Four former managers of IHOP restaurants in Texas are fighting the owner of the franchise they worked for in court, claiming they were wrongfully terminated based on their "nationality and religion."
The four men, all identified in court papers as "Muslims of Arab descent," worked as managers at the Dallas/Fort Worth area locations. Hussein Chamseddine was employed by the franchise for 12 years, Rami Saleh and Brandon Adam each for five years, and Chekri Bakro for 24 years.
According to a complaint filed in a Texas district court, the men allege they were fired without cause.
"They weren't terminated because someone complained or because someone didn't like their attitude," said Sara Kane, a civil rights attorney representing the men. "They were fired because of who they are. That is the determining factor."
All four men were terminated between March and October of 2010. Together they filed a complaint with the U.S. Equal Employment Opportunity Commission, which found merit in the men's claim that they were harassed and terminated due to religion and national origins.

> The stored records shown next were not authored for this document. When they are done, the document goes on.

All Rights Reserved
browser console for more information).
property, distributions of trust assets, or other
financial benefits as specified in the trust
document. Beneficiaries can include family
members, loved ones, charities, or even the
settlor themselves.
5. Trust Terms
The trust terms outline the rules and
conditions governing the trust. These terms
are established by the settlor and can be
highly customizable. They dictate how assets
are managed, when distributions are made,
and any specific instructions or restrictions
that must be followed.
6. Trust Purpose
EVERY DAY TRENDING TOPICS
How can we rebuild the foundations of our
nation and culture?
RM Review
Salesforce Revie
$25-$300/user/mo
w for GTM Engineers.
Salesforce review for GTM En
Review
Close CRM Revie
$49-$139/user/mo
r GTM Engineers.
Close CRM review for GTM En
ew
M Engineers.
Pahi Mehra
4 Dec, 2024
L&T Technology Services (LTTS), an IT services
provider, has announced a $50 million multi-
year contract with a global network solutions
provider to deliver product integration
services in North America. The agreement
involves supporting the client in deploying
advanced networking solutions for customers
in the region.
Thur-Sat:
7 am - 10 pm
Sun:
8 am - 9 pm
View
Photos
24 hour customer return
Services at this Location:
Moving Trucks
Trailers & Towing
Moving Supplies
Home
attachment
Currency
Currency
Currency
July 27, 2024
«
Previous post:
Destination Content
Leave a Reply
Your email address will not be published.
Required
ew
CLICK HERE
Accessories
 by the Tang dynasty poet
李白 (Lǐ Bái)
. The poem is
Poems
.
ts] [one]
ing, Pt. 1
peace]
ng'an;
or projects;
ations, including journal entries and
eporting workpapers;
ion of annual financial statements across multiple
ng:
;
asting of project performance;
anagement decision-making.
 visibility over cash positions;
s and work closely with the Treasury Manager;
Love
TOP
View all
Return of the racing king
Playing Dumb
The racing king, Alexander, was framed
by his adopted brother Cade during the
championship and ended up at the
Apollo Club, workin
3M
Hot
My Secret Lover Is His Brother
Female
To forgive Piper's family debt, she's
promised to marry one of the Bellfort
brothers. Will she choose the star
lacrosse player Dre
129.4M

"The IHOP corporation has a four-step disciplinary procedure," Kane said. "The franchisee did not follow any of those steps."
Kane, along with attorney Jay Ellwanger, filed suit on behalf of the men Tuesday, against IHOP and Anthraper Investments, the firm that owns the four franchises involved in Plano, Fort Worth, Arlington and Burleston, Texas.
The suit alleges that the men experienced harassment from Anthraper management, including derogatory comments made by the company's President and COO John Anthraper, Vice President Alex Anthraper, and Texas District Manager Larry Hawker.
In one instance, the complaint states the men were attending a managers' meeting in 2010, where Hawker said, "Arab men treat women poorly and with disrespect, we're going to let these people go and have new faces coming in."
Outraged by the company's actions, Kane said, "This is not a Muslim issue, this is a human issue."
"It is completely disheartening and disgraceful to know that this is still going on and should not be tolerated by anyone in our society," she said. "No one else should take this case lightly because if it can happen to them, it can happen to you."
Kane said that over the years, each of the four men earned positive reviews from supervisors and none had experienced any disciplinary complaints or actions.
The complaint also says that every year, as the anniversary of September 11 approached, the men received emails from supervisors asking them to "lay low" at their restaurants.
Representatives of Anthraper Investments did not return phone calls to ABC News for comment. A woman who answered the phone at the home of John Anthraper said he was out of the country.
The IHOP Corporation issued the following statement regarding the lawsuit:
"We believe the employment practices of our company and our independent franchisees are non-discriminatory and inclusive. We have a long history of supporting diversity in all aspects of our business. Our franchisee believes the allegations are without merit and looks forward to the fair conclusion of this matter."
As for the four plaintiffs, all of whom are U.S. citizens and residents of Texas, Kane said none has been able to secure employment since their termination.
"How do you work somewhere for 12 years and have no explanation or not being able to provide a reference from a previous employer?" Kane said.
All of the men are fathers, with children of varying ages. "This has devastated their families, and we hope whatever actions are being taken to prevent them from gaining employment elsewhere will cease."
Kane said her clients are seeking back wages and payment for emotional damages following their terminations.